The top court’s ruling in a case involving a South Korean could have major ramifications in a country where the vast majority of criminal cases are resolved with guilty, not guilty or no contest pleas, and at a time when President Donald Trump’s administration seeks to stricter enforcement of immigration rules.

In a 6-2 vote, the justices backed Jae Lee, a South Korean immigrant who opened two restaurants in Memphis, Tennessee and emigrated to the United States in 1982 when he was 13.

Lee was arrested in 2009 after police found 88 ecstasy tablets in his home. He was arrested for possession of the drug with the intent to distribute it.
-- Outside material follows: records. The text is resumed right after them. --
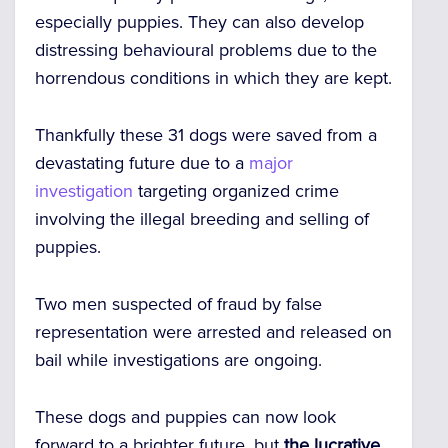
especially puppies. They can also develop
distressing behavioural problems due to the
horrendous conditions in which they are kept.
Thankfully these 31 dogs were saved from a
devastating future due to a
major
investigation
targeting organized crime
involving the illegal breeding and selling of
puppies.
Two men suspected of fraud by false
representation were arrested and released on
bail while investigations are ongoing.
These dogs and puppies can now look
forward to a brighter future, but
the lucrative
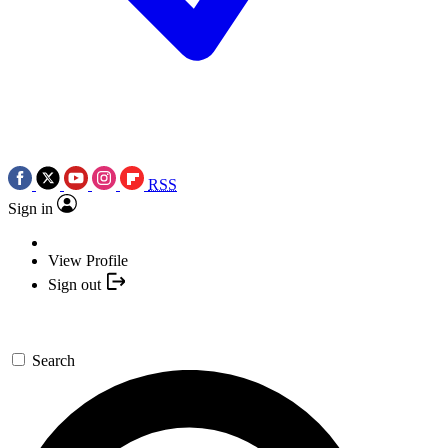
RSS
Sign in
View Profile
Sign out
Search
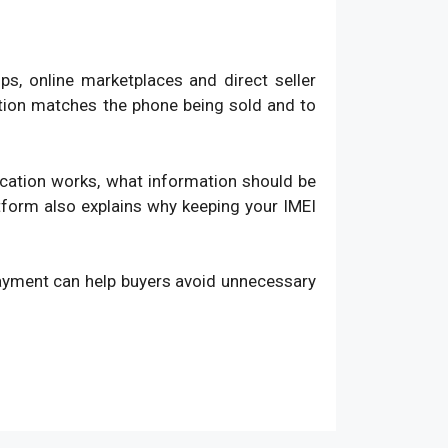
, online marketplaces and direct seller
ation matches the phone being sold and to
fication works, what information should be
atform also explains why keeping your IMEI
payment can help buyers avoid unnecessary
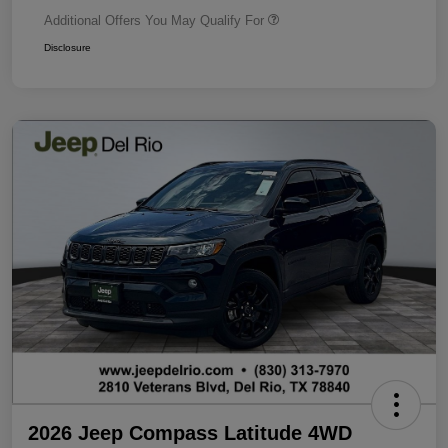
Additional Offers You May Qualify For
Disclosure
2026 Jeep Compass Latitude 4WD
The felony crime almost automatically leads to deportation if the suspect is convicted.

Lee’s attorney at the time, Larry Fitzgerald, convinced him to plead guilty to avoid a likely prison sentence. Lee got a relatively lenient sentence of one year and one day as part of a plea deal.

Fitzgerald erroneously advised his client that even though he was not a US citizen, he would not be deported after serving his sentence due to his previously clean record over three decades in the country.

Lee later insisted that he would not have pleaded guilty had he known it would trigger deportation.

Chief Justice John Roberts, writing for the majority, said there was “substantial and uncontroverted evidence” that Lee would not have taken the plea deal.

“But for his attorney’s incompetence, Lee would have known that accepting the plea agreement would certainly lead to deportation,” Roberts said, while noting however that Lee likely would have been convicted anyway had he gone to trial.

The court’s newest member, Neil Gorsuch, did not participate in the decision.

The ruling was part of several immigration-related cases before the justices this term. They are expected to indicate in the coming days whether they will examine Trump’s controversial travel ban.

Roberts said the court would deliver its last decisions for the annual term Monday. The next term begins in October.